- Activity -
Print the data exactly, leaving nothing out.

════════

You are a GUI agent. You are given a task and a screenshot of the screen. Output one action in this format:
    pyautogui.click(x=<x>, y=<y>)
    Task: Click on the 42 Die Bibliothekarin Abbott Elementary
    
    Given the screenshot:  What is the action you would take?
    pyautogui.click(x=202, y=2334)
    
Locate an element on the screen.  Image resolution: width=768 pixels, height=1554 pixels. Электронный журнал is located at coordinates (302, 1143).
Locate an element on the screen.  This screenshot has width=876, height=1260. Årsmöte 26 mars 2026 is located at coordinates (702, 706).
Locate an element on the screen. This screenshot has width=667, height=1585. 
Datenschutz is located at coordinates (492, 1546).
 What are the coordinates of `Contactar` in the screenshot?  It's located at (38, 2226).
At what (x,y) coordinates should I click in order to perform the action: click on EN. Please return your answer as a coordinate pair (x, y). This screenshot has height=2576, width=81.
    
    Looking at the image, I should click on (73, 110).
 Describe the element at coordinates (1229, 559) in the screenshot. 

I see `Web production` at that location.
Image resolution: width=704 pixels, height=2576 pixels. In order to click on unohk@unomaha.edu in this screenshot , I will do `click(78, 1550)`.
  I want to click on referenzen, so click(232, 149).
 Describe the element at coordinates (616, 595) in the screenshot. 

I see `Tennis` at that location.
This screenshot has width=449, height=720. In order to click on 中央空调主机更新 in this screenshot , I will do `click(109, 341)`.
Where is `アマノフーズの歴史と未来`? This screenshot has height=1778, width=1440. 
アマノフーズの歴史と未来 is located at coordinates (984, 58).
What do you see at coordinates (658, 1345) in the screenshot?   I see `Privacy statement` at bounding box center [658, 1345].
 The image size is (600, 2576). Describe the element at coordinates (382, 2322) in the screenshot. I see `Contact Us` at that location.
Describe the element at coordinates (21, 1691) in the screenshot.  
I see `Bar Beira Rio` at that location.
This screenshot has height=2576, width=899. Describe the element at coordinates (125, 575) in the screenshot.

════════

- Response to this task -
You are a GUI agent. You are given a task and a screenshot of the screen. Output one action in this format:
    pyautogui.click(x=<x>, y=<y>)
    Task: Click on the 42 Die Bibliothekarin Abbott Elementary
    
    Given the screenshot:  What is the action you would take?
    pyautogui.click(x=202, y=2334)
    
Locate an element on the screen.  Image resolution: width=768 pixels, height=1554 pixels. Электронный журнал is located at coordinates (302, 1143).
Locate an element on the screen.  This screenshot has width=876, height=1260. Årsmöte 26 mars 2026 is located at coordinates (702, 706).
Locate an element on the screen. This screenshot has width=667, height=1585. 
Datenschutz is located at coordinates (492, 1546).
 What are the coordinates of `Contactar` in the screenshot?  It's located at (38, 2226).
At what (x,y) coordinates should I click in order to perform the action: click on EN. Please return your answer as a coordinate pair (x, y). This screenshot has height=2576, width=81.
    
    Looking at the image, I should click on (73, 110).
 Describe the element at coordinates (1229, 559) in the screenshot. 

I see `Web production` at that location.
Image resolution: width=704 pixels, height=2576 pixels. In order to click on unohk@unomaha.edu in this screenshot , I will do `click(78, 1550)`.
  I want to click on referenzen, so click(232, 149).
 Describe the element at coordinates (616, 595) in the screenshot. 

I see `Tennis` at that location.
This screenshot has width=449, height=720. In order to click on 中央空调主机更新 in this screenshot , I will do `click(109, 341)`.
Where is `アマノフーズの歴史と未来`? This screenshot has height=1778, width=1440. 
アマノフーズの歴史と未来 is located at coordinates (984, 58).
What do you see at coordinates (658, 1345) in the screenshot?   I see `Privacy statement` at bounding box center [658, 1345].
 The image size is (600, 2576). Describe the element at coordinates (382, 2322) in the screenshot. I see `Contact Us` at that location.
Describe the element at coordinates (21, 1691) in the screenshot.  
I see `Bar Beira Rio` at that location.
This screenshot has height=2576, width=899. Describe the element at coordinates (125, 575) in the screenshot.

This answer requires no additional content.